Source: AIP Digital Archive

Topics: Physics

Notes: 57Fe Mössbauer spectroscopic measurements have been made at 296 K on single crystals of MFe12O19 (M=Ba, Sr, Pb) oriented parallel and perpendicular to the c axis, permitting the establishment of the systematics of the static and dynamical aspects of the hyperfine interactions, and their relationship to crystal/chemical structures for the five Fe3+ sublattices, and to the bulk magnetic properties. With the exception of the electric quadrupole interaction at the 2b site, and the dependence of the 2b intensity on the crystal orientation, the magnitude of the hyperfine interactions of a given Fe3+ site exhibits only small variations among the different hexaferrites. The magnitude of the quadrupole interaction at the 2b site varies by more than 10%, with the 2b site in PbFe12O19 exhibiting the smallest value. The relative intensity of the 2b subspectrum varies markedly among the three hexaferrites for observations parallel and perpendicular to the c axis.

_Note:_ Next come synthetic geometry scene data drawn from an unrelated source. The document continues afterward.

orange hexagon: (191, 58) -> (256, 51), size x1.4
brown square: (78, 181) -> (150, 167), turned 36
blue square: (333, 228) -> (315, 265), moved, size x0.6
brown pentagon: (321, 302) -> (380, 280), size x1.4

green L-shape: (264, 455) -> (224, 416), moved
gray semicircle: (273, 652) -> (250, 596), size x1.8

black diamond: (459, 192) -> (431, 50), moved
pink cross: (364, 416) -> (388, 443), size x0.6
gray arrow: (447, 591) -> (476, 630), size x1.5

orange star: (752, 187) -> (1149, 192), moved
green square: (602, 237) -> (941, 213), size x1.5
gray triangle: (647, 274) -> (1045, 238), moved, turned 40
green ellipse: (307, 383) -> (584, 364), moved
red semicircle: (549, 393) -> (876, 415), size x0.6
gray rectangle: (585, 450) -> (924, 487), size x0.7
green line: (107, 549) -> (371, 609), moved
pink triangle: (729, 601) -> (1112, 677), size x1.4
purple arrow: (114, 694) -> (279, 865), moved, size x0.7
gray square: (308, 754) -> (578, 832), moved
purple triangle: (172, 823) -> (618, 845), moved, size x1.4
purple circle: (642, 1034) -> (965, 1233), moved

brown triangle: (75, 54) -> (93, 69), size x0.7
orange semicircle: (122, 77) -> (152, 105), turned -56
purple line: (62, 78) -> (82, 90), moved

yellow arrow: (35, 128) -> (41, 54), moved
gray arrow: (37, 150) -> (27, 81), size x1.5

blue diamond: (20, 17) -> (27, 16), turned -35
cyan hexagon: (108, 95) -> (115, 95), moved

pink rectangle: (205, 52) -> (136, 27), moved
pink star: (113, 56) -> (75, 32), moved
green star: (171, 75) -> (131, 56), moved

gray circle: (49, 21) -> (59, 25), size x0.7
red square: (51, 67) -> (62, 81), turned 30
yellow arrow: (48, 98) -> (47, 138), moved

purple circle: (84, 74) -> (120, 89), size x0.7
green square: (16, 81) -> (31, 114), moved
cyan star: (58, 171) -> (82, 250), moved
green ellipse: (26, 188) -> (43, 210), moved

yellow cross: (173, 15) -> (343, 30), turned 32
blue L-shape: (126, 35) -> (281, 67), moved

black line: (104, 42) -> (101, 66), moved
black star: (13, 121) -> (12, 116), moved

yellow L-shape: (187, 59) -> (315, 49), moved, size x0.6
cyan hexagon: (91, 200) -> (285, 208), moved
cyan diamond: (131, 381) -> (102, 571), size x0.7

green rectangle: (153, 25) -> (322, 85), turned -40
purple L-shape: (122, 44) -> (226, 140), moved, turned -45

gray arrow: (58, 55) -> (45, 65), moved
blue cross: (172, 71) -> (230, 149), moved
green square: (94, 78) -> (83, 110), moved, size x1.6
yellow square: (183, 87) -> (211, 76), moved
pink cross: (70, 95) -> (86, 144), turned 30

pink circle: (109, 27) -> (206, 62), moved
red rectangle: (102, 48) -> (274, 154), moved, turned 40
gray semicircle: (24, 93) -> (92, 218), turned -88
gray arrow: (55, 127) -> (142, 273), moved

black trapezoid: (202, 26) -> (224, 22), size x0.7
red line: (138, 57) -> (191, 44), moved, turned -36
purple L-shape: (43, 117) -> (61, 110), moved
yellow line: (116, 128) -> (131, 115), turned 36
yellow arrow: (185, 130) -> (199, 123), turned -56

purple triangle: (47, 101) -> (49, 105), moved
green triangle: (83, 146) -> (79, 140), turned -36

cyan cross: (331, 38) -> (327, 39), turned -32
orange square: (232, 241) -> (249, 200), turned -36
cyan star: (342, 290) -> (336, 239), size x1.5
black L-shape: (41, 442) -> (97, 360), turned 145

Although all display the expected anisotropy resulting from the libration of the 2b Fe3+ parallel to the c axis, the anisotropy is considerably larger for PbFe12O19 than for BaFe12O19 or SrFe12O19. It is remarkable that the bulk magnetic anisotropy follows the same order as the anisotropy in the dynamical displacement and crystalline electric field of the 2b site.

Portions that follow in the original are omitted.